L'universo, la terra, il mondo, non sono affatto delle comunità. Una eventuale comunità politica che si dovesse costituire in futuro a causa dell'interdipendenza economica o della crisi ambientale sarà talmente grande che è difficile immaginarla altrimenti che come una sistemazione strumentale per qualche scopo. In un tale ambito, un impegno più profondo richiederà, comunque, una certa decentralizzazione e una politica più particolaristica.

Il mondo, quindi, non è il terreno del mio impegno. Con ciò non voglio dire che io non mi senta responsabile verso la sua sopravvivenza come pianeta abitabile, e non abbia impegni verso i movimenti sociali e i partiti politici che lottano a tale scopo.

A mio avviso, i più profondi sentimenti di attaccamento che abbiamo stanno diventando - o meglio, devono necessariamente essere - più stretti dell'intero globo. Non a caso, stanno rinascendo le più diverse forme di particolarismo. Credo che il contenuto umano dei nuovi tribalismi e nazionalismi consista, in fondo, in una richiesta di libertà politica autoregolata. In tutti questi "ismi" si annida l'esigenza di una democrazia nella politica internazionale, ovvero di porre fine all'imperialismo, all'egemonia, alla dominazione.

L'autodeterminazione è un valore universale, ma di genere molto speciale. Asserendo, infatti, il valore dell'autodeterminazione, si richiede anche la libertà di tutti i differenti soggetti che si autodeterminano, e non si possono non riconoscere, quindi, molti generi diversi di società. Dal mio punto di vista, l'universalismo va affermato, ma come "universalismo ripetitivo". Esso cioè deve "ripetere" le differenze e proteggere ogni membro dell'umanità nella sua particolarità.

Professor Walzer Lei, come alcuni intellettuali, prova nostalgia per la pace che la "guerra fredda" garantiva prima della caduta del muro di Berlino ? O, al contrario, crede che oltre ad una "guerra giusta" vi debba essere anche una "pace giusta" ?

Nel lungo periodo della guerra fredda sono scoppiati terribili conflitti in Corea e in Vietnam, in differenti parti dell'America Centrale, nel Medioriente, in Afghanistan, in India e in Pakistan. Il cosiddetto "equilibrio del terrore" manteneva la pace in Europa, non certo nel resto del mondo. Credo, quindi, che non dovremmo lamentarci della fine della guerra fredda, sebbene, oggi in Europa, gli assestamenti risultano essere molto difficili.
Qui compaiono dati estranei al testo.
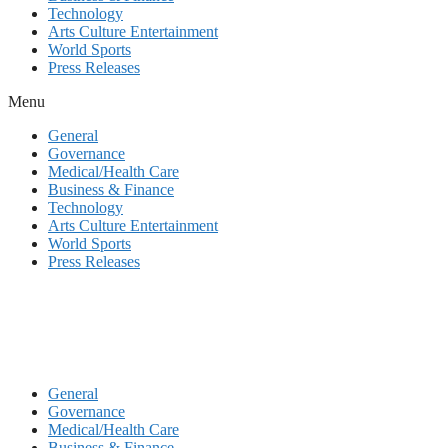
Technology
Arts Culture Entertainment
World Sports
Press Releases
Menu
General
Governance
Medical/Health Care
Business & Finance
Technology
Arts Culture Entertainment
World Sports
Press Releases
General
Governance
Medical/Health Care
Business & Finance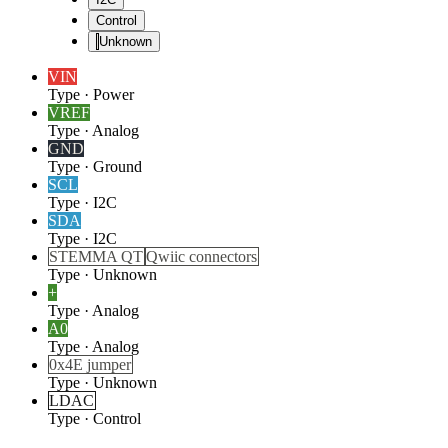
Control
Unknown
VIN
Type
·
Power
VREF
Type
·
Analog
GND
Type
·
Ground
SCL
Type
·
I2C
SDA
Type
·
I2C
STEMMA QT
Qwiic connectors
Type
·
Unknown
+
Type
·
Analog
A0
Type
·
Analog
0x4E jumper
Type
·
Unknown
LDAC
Type
·
Control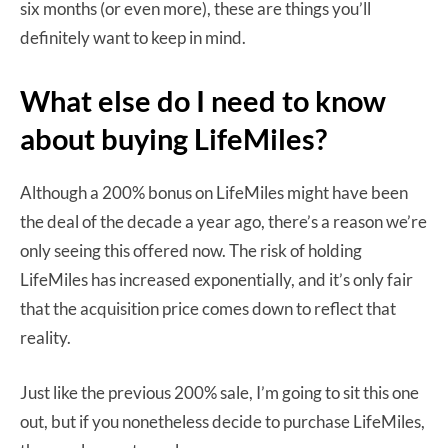
six months (or even more), these are things you’ll
definitely want to keep in mind.
What else do I need to know
about buying LifeMiles?
Although a 200% bonus on LifeMiles might have been
the deal of the decade a year ago, there’s a reason we’re
only seeing this offered now. The risk of holding
LifeMiles has increased exponentially, and it’s only fair
that the acquisition price comes down to reflect that
reality.
Just like the previous 200% sale, I’m going to sit this one
out, but if you nonetheless decide to purchase LifeMiles,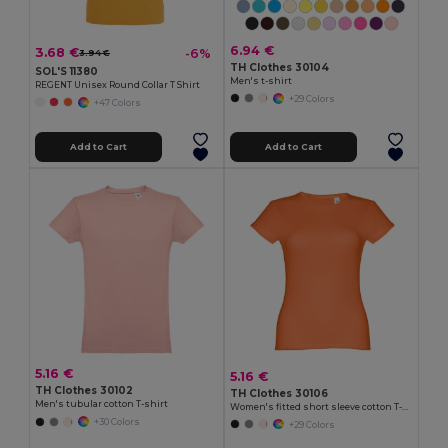
6.94 €
3.68 €
-6%
3.94 €
TH Clothes 30104
SOL'S 11380
Men's t-shirt
REGENT Unisex Round Collar T Shirt
+29 Colors
+47 Colors
Add to Cart
Add to Cart
5.16 €
5.16 €
TH Clothes 30102
TH Clothes 30106
Men's tubular cotton T-shirt
Women's fitted short sleeve cotton T-shirt
+30 Colors
+29 Colors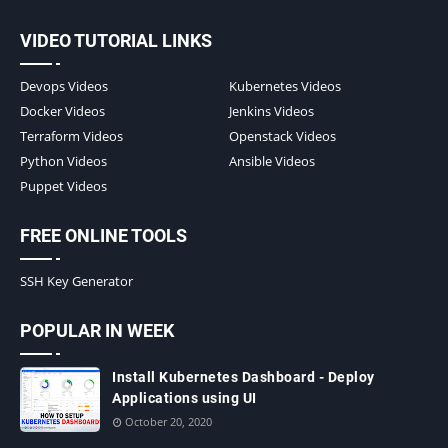
VIDEO TUTORIAL LINKS
Devops Videos
Kubernetes Videos
Docker Videos
Jenkins Videos
Terraform Videos
Openstack Videos
Python Videos
Ansible Videos
Puppet Videos
FREE ONLINE TOOLS
SSH Key Generator
POPULAR IN WEEK
Install Kubernetes Dashboard - Deploy
Applications using UI
October 20, 2020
Penso alla pace giusta in un linguaggio che è tratto dall'esperienza europea del XVI e del XVII secolo, poiché mi sembra che ci siano alcune significative somiglianze tra le guerre religiose di quel periodo e i conflitti nazionalisti del nostro tempo. Le guerre religiose ebbero fine con la dottrina della tolleranza, che non aboliva le differenze di fede, ma si limitava a stabilire dei confini, a fornire spazi entro i quali le comunità dei credenti potessero praticare la loro religione, produrre le loro istituzioni senza paura.

Oggi, dovremmo cercare l'equivalente della tolleranza religiosa nel contesto del conflitto nazionale, definendo e proteggendo degli spazi. Tali spazi dovranno essere di vario tipo, possono identificarsi con le regioni autonome, così come con gli Stati sovrani, oppure prendere la forma del pluralismo culturale, delle associazioni volontarie nella società civile, e, quindi, solo in alcuni casi comportano necessariamente una separazione politica e un'indipendenza statale. Occorre proteggere gli spazi con confini sicuri per tutti i gruppi nazionali, religiosi, etnici che sentono la necessità di questo tipo di sicurezza.

Non vedo un'altra forma equivalente alla tolleranza che non sia la definizione di confini, perché il nostro è un mondo in cui i buoni steccati fanno buon vicinato. I principi della pace, insomma, coincidono con quelli dell'autodeterminazione. Sottolineo che questi ultimi hanno molte possibili realizzazioni, non una sola. Se ogni gruppo etnico, ogni comunità religiosa richiedesse uno stato sovrano insorgerebbero difficoltà insormontabili. Da molte parti del mondo, però, giunge testimonianza che esistono modi di fornire spazio e sicurezza all'interno degli stati multinazionali attraverso l'autonomia regionale e il pluralismo culturale. La via verso la pace è dunque quella che passa per la definizione di confini che rispondano alle diffuse esigenze di autodeterminazione.